Where Objective-C Still Matters in 2026
Here is the realistic list:
- old iOS apps
- old macOS apps
- AppKit projects
- UIKit projects with long history
- enterprise mobile codebases
- banking/insurance/healthcare apps that move slowly
- SDKs that support old customers
- Swift migration projects
- crash log analysis
- XCTest helpers in older projects
- analytics and instrumentation
- method swizzling
- Frida scripts
- iOS/macOS reverse engineering
- runtime debugging
That is enough relevance to not call it dead.
But it is not enough to call it the future.
Final Verdict
Objective-C is still relevant in 2026, but not as the main language for new Apple development.
Swift won the main road.
Objective-C still owns part of the basement.
If you are building new iOS apps, learn Swift first. If you are serious about Apple platforms, learn enough Objective-C to read old code, understand delegates/selectors, recognize runtime behavior, and debug mixed projects.

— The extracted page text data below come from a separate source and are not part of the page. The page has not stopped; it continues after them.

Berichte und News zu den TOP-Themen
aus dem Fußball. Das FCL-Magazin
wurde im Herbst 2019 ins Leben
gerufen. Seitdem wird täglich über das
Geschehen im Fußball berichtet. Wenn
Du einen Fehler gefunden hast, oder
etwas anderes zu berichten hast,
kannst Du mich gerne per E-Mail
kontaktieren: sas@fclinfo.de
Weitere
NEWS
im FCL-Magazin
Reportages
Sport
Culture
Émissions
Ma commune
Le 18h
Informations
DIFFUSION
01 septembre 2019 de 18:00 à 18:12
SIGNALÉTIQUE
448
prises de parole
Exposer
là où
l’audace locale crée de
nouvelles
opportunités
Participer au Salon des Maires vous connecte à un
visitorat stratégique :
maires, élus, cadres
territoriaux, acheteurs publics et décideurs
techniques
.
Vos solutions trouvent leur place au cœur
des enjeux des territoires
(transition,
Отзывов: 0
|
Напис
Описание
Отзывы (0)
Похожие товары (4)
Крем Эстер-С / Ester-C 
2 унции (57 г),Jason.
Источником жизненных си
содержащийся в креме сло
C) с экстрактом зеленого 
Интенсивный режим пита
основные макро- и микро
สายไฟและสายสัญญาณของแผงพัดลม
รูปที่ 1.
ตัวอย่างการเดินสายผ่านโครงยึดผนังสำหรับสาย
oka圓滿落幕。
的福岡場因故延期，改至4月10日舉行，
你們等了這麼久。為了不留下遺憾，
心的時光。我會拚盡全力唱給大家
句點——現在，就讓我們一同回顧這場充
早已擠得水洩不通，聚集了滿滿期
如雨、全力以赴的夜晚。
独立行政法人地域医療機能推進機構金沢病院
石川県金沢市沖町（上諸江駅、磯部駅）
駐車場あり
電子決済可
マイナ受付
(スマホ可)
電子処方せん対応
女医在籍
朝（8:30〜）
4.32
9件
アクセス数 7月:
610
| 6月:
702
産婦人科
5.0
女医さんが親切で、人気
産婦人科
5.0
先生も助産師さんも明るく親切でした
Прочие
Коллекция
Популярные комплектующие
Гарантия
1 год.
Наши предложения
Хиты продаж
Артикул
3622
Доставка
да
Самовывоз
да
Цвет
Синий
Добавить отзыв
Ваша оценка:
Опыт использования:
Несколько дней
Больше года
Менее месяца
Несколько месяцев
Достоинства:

If you do QA, mobile security, or reverse engineering, Objective-C is even more useful because crash logs, runtime metadata, method names, selectors, and Frida hooks still expose a lot of Objective-C-shaped reality.
Objective-C refuses to die because Apple software has history.
And history does not disappear just because Xcode gives you a nicer template.